Entry from December 15, 2008

The New York Times obit told us she was “a legendary pinup girl whose photographs in the nude, in bondage and in naughty-but-nice poses appeared in men’s magazines and private stashes across America in the 1950s and set the stage for the sexual revolution of the rebellious ’60s.” The Times liked this formulation so well that it repeated it word-for-word in its helpful, illustrative “slideshow” of those “naughty-but-nice” poses. The Times of London must have been struck by a similar inspiration, noting only slightly more modestly that she “helped to set the stage for the sexual revolution of the 1960s,” while the London Daily Telegraph had it that “she emerged as a pivotal figure on the eve of the sexual revolution.” What journalistic instruments we have agree, it seems: the late Bettie Page was a progressive pioneer, a precursor if not the onlie begetter of the sexual revolution. Hooray!

But if you go so far in celebration, you have to go further, I think.
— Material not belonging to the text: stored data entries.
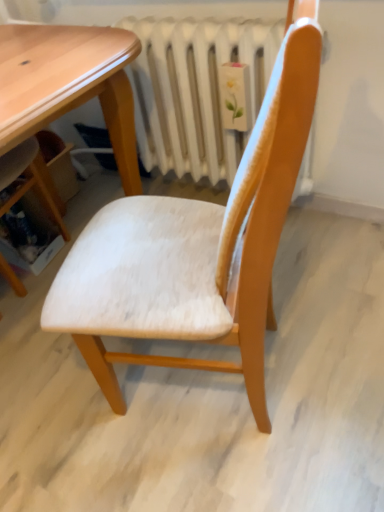 Question: Should I look upward or downward to see white fabric chair at center?

Choices:
 (A) up
 (B) down

Answer: (A)

Question: Can we say white painted metal radiator at center lies outside white fabric chair at center?

Choices:
 (A) yes
 (B) no

Answer: (A)

Question: Are white painted metal radiator at center and white fabric chair at center far apart?

Choices:
 (A) yes
 (B) no

Answer: (B)

Question: Considering the relative positions of white painted metal radiator at center and white fabric chair at center in the image provided, is white painted metal radiator at center to the left of white fabric chair at center from the viewer's perspective?

Choices:
 (A) no
 (B) yes

Answer: (A)

Question: Is white painted metal radiator at center wider than white fabric chair at center?

Choices:
 (A) yes
 (B) no

Answer: (B)

Question: Is white painted metal radiator at center aimed at white fabric chair at center?

Choices:
 (A) no
 (B) yes

Answer: (B)

Question: Does white painted metal radiator at center touch white fabric chair at center?

Choices:
 (A) no
 (B) yes

Answer: (A)

Question: Is white fabric chair at center smaller than white painted metal radiator at center?

Choices:
 (A) yes
 (B) no

Answer: (B)

Question: Is white fabric chair at center beside white painted metal radiator at center?

Choices:
 (A) yes
 (B) no

Answer: (B)

Question: Is white fabric chair at center behind white painted metal radiator at center?

Choices:
 (A) yes
 (B) no

Answer: (B)

Question: Is white fabric chair at center at the right side of white painted metal radiator at center?

Choices:
 (A) no
 (B) yes

Answer: (A)

Question: Does white fabric chair at center have a lesser width compared to white painted metal radiator at center?

Choices:
 (A) no
 (B) yes

Answer: (A)

Question: Is white fabric chair at center aimed at white painted metal radiator at center?

Choices:
 (A) yes
 (B) no

Answer: (B)

Question: In terms of size, does white fabric chair at center appear bigger or smaller than white painted metal radiator at center?

Choices:
 (A) small
 (B) big

Answer: (B)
Another of the New York Times’s captions tells us that “Bettie Page was the most famous pinup girl of the post-World War II era, a centerfold on a million locker doors and garage walls.” The other Times noted that “her saucy, come-hither image adorned the walls of countless student halls, garages, locker rooms and barracks,” while the Telegraph allowed as to how “provocative pictures of her in bikinis or sexy lingerie became hugely popular, tacked up on the walls of [what else?] locker rooms, student halls, offices and military barracks.” The Washington Post added that “Pinned on the walls of auto-repair shops, taped inside Army barracks footlockers or slipped between the pages of school textbooks, the come-hither photos of the raven-haired Ms. Page rivaled the popularity of blond beauties Marilyn Monroe and Jayne Mansfield.”

Um, excuse me for asking but is such catering to frankly expressed male lust for obviously commercial purposes a good thing then? In any other context, it’s hard to imagine that these highly respectable organs, especially The Washington Post and The New York Times — British journalists, more experienced at selling sex, are somewhat unreconstructed in this respect — would not have disapproved of this “objectivization” of a woman for sexual purposes. Yet it would seem that, as a stage along the way to a progressive development, just such objectivization becomes not just OK but something to be excited about. Maybe that pose in the altogether with a Santa hat for Playboy in 1955 was sexist by today’s standards, but at the time it was practically the shot heard round the world in a revolution that it is now OK, even mandatory to approve of.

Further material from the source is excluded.